● **Directions**:
The expected output is a copy of every line in the records with the string "Abdullah".

Dataset entries
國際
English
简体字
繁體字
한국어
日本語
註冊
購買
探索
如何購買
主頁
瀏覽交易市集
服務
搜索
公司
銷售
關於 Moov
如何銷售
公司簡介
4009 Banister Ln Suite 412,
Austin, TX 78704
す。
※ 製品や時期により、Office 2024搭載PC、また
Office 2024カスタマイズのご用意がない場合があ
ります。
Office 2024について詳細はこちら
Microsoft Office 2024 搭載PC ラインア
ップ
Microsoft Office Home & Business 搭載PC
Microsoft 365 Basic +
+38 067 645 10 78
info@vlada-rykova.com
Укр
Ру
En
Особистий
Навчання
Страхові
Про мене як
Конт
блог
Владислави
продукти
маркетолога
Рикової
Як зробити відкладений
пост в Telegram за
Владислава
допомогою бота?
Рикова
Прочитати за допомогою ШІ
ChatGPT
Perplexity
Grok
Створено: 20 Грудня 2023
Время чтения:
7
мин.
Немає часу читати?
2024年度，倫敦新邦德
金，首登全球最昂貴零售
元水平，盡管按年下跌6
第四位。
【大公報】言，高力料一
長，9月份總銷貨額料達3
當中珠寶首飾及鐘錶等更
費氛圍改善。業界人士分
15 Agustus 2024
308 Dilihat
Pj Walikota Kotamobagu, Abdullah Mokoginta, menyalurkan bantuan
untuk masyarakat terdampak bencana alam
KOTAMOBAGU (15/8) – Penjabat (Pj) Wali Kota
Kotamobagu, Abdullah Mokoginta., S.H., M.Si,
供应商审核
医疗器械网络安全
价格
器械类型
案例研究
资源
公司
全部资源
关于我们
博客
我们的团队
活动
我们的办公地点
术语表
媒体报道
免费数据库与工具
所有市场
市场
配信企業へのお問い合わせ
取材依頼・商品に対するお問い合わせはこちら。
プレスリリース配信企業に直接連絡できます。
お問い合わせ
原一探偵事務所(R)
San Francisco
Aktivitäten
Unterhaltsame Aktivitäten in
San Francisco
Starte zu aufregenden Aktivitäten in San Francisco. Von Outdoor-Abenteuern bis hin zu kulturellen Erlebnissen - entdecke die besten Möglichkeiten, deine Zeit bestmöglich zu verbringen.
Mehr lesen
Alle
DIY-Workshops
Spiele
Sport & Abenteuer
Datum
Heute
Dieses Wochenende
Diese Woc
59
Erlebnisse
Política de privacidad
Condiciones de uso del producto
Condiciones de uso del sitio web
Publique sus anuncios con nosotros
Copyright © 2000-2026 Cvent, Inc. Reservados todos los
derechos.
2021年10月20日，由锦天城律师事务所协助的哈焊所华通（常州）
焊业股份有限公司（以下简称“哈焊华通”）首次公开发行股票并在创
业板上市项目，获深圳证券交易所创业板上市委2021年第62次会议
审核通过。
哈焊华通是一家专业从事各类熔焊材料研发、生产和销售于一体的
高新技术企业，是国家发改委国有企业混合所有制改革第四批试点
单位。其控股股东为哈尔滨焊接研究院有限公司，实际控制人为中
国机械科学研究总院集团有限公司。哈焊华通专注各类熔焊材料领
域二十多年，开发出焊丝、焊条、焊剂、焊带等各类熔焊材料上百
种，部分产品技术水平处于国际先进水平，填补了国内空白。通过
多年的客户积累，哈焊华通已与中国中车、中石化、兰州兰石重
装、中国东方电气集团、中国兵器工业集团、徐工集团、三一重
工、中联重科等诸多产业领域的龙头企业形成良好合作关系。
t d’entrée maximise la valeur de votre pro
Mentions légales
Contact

● **Answer box**:
Pj Walikota Kotamobagu, Abdullah Mokoginta, menyalurkan bantuan
Kotamobagu, Abdullah Mokoginta., S.H., M.Si,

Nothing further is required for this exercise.